VAN GOGH
IN
FLAMES


a review by JR Foley



     On July 29, 1890, Vincent van Gogh walked into a wheat field outside Auvers-sur-Oise in France, pressed a pistol against his left breast, and fired.


     On November 2, 2004, Theo van Gogh, great
   grandson of Vincent, and himself a filmmaker,
   while biking to work in Amsterdam was shot,
   nearly beheaded, and stabbed to death by a
   young fellow Dutch citizen, of Moroccan
   descent, named Mohammed Bouyeri.

     

     Mohammed Bouyeri now
     resides in Nieuw Vosseveld
     prison, sentenced to life.

     Head in Flames (Chiasmus Press, 2009, available at Amazon.com), Lance Olsen’s latest novel, recreates at thriller pace the climactic moments of these three lives, each man in very different ways – to put it mildly – an artist.

     The book itself is composed as a kind of visual fugue in a different font for each man:

Look: I am standing inside the color yellow.

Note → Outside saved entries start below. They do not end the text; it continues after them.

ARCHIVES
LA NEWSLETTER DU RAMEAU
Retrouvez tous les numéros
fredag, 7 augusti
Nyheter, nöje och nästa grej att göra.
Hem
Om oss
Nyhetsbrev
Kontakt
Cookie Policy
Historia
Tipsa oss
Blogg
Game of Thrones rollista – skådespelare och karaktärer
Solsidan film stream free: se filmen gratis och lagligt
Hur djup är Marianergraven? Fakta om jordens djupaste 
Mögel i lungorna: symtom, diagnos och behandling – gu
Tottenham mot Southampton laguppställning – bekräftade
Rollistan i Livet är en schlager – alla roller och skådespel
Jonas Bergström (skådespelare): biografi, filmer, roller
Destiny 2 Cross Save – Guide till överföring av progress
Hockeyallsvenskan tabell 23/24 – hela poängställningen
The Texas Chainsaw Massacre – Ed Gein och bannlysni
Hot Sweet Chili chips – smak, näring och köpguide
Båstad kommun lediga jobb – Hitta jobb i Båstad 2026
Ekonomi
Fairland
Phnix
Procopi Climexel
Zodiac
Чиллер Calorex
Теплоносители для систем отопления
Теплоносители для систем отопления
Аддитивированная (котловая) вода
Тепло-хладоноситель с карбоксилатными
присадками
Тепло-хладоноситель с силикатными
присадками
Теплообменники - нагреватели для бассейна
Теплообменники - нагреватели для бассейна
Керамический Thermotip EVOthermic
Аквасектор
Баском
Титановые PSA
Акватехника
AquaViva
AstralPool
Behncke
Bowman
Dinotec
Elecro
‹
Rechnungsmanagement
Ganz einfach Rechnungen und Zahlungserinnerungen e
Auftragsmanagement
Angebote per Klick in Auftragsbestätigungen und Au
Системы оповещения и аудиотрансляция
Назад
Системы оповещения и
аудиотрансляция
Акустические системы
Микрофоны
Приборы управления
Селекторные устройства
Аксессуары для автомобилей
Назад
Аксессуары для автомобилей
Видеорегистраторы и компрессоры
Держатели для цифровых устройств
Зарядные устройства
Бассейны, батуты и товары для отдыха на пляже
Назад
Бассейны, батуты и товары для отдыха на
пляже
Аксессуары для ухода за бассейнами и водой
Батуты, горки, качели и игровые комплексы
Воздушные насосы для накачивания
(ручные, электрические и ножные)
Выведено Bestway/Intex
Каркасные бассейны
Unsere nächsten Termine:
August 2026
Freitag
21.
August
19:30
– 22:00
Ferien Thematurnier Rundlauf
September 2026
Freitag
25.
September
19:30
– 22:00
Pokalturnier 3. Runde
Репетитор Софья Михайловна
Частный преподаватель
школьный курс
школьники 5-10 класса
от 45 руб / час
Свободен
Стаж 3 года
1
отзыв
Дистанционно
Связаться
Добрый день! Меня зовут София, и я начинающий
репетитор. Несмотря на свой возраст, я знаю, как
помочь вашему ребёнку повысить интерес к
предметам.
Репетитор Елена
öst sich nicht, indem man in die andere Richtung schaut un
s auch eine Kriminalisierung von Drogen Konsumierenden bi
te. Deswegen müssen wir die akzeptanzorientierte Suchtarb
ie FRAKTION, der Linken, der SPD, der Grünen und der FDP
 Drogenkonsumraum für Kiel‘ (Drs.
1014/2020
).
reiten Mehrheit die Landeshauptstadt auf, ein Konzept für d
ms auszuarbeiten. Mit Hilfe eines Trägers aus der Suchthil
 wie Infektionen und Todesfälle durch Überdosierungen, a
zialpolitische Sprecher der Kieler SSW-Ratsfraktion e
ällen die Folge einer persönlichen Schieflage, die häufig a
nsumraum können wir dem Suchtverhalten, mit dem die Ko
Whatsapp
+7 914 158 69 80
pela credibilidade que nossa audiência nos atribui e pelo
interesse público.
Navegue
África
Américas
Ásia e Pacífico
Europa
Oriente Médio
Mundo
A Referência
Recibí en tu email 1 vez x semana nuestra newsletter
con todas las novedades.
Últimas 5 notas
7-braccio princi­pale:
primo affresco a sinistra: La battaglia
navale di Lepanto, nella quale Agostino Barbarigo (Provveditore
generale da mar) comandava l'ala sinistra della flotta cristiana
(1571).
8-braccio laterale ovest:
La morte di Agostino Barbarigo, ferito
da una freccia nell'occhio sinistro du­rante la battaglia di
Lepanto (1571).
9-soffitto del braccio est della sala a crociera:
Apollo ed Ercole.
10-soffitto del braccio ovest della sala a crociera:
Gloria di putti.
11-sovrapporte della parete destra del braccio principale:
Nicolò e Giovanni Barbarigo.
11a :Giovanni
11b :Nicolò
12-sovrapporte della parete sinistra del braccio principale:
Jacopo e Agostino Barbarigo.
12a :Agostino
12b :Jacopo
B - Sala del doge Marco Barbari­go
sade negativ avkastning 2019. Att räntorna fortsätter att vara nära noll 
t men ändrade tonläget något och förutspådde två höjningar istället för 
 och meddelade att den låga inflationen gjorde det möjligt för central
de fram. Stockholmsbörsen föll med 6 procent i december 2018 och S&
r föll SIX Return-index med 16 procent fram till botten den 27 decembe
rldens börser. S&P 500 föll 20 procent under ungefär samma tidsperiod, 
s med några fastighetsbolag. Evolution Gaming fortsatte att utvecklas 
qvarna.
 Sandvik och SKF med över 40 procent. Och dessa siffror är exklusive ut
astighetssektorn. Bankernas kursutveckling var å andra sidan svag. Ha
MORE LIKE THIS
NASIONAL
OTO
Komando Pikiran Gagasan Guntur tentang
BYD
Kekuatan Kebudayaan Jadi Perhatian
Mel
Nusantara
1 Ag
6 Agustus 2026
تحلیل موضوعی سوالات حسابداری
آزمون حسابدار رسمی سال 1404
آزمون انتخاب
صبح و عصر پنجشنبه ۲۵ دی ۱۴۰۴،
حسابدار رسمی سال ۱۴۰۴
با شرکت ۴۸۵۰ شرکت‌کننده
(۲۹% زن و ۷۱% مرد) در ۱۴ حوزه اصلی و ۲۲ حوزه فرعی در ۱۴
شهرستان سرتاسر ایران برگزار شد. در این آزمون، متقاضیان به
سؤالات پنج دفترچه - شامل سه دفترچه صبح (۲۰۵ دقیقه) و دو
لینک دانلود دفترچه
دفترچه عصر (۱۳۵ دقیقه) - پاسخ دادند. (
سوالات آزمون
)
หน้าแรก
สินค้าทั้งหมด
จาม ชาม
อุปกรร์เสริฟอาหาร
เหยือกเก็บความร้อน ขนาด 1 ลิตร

Look: something wells up at the corner of Theo van Gogh’s vision as he bikes to work one morning one hundred and fourteen years later.

Look: the short fat filthy pig peddling among the herd of short fat filthy pigs in his faggot blue T-shirt faggot striped suspenders faggot gray jacket faggot tattered jeans.

     Note that the first voice (Vincent) is in first person; the middle voice (Theo) in third person, objective; and the third (Mohammed), apparently also in third person, but very subjective, and most of the time in a second person that is first person talking to itself. This pattern recurs contrapuntally from beginning to end, with occasional fleeting variation. The reader always knows whose head he’s in, or over whose shoulder he’s looking, without other indication. The reader also knows, from before the beginning, just by reading the back cover, exactly what will happen by the end of the book. Yet thanks to Olsen’s narrative skill this is not at the cost of suspense, just the opposite. Knowing what will happen, but not how, this reader, for one, found himself in constant suspense from one sentence to the next, page after page, in part because he did not want either of the first two heads he inhabited to die, or the third head to commit himself, in an agony of humiliation, hatred, and self-righteous vengeance, to a brutal murder that will consume his own life in a martyr’s sacrifice as well.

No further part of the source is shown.